Ao contrário do incentivo que cidades como São Paulo recebem, os skatistas de Juiz de Fora ainda sofrem com o descaso dos órgãos públicos responsáveis pelos esportes. Como forma de obter visibilidade, praticantes criaram uma associação que pudesse representá-los perante as autoridades. A Associação Juizforana de Skate, AJS, surgiu com esta finalidade, e conseguiu algumas melhorias durante os dez anos de sua existência. Mas quando se trata de reivindicações perante os governantes o caminho não é tão fácil.
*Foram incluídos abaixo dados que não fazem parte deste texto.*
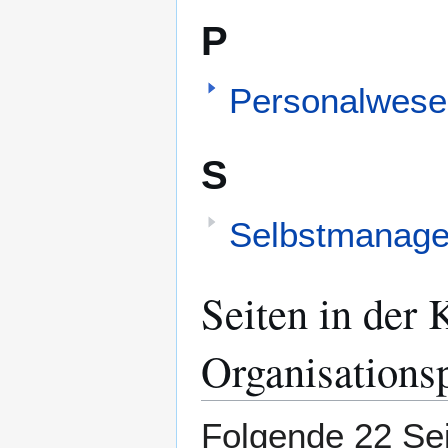
P
Personalwese
S
Selbstmanag
Seiten in der 
Organisations
Folgende 22 Sei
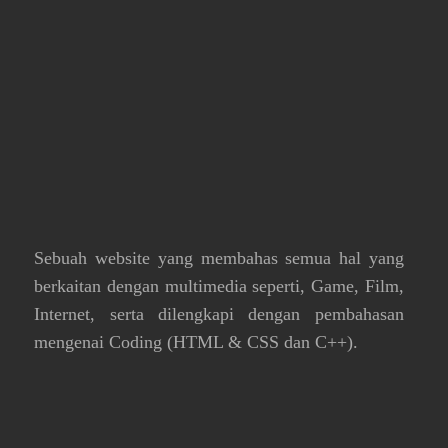
Contact Us
Sitemap
Privacy Policy
Copyright Anakmultimedia
© All rights reserved
Proudly powered by WordPress
|
Theme: SuperMag by
Acme Themes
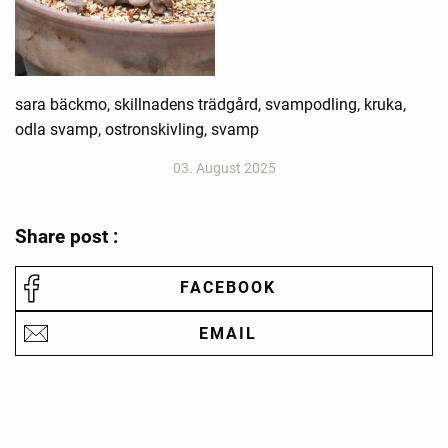
sara bäckmo, skillnadens trädgård, svampodling, kruka,
odla svamp, ostronskivling, svamp
03. August 2025
Share post :
FACEBOOK
EMAIL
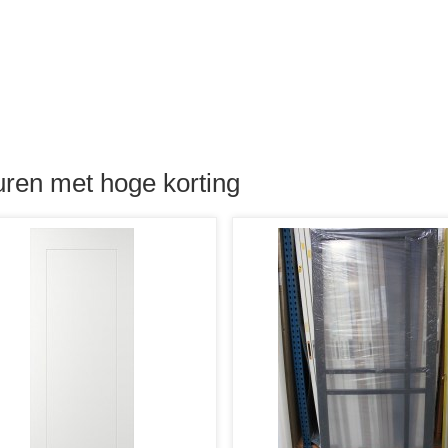
ren met hoge korting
Mobilização dos skatistas não faltou. “Em 1999, fizemos uma Audiência Pública na câmara para reivindicarmos a construção de pistas em áreas de lazer dos bairros da cidade. Foi o primeiro passo para melhorar as condições do skate.” lembra Gabriel dos Santos Rocha, o Biel, ex-deputado e um dos fundadores da AJS. Dessa audiência foram colhidos alguns frutos, porém sem a eficiência desejada.




Muitos projetos e pouca execução

Quando o projeto de construção de espaços destinados aos skatistas foi aprovado na Câmara Municipal, Frederico Batitucci Halfeld e Willian Gonçalves Ribeiro de Castro, arquiteto e engenheiro, respectivamente, projetaram as pistas e as plantas foram entregues à Prefeitura para que fosse executada a obra. “O Fred era o cara perfeito para fazer aquelas plantas, porque ele também é skatista, sabe bem qual é a nossa necessidade”, afirma Diogo Groselha, atual presidente da Associação.

A execução não foi fiel ao planejamento e o resultado pode ser visto hoje. As pistas estão em péssimas condições, esburacadas, sem proteção e fora da metragem indicada. Carlos Henrique, o Tutuca, morador da zona norte de Juiz de Fora e skatista, afirma que, do jeito que as pistas estão, é impossível praticar o esporte. Como ele, outros praticantes reclamam dos problemas encontrados.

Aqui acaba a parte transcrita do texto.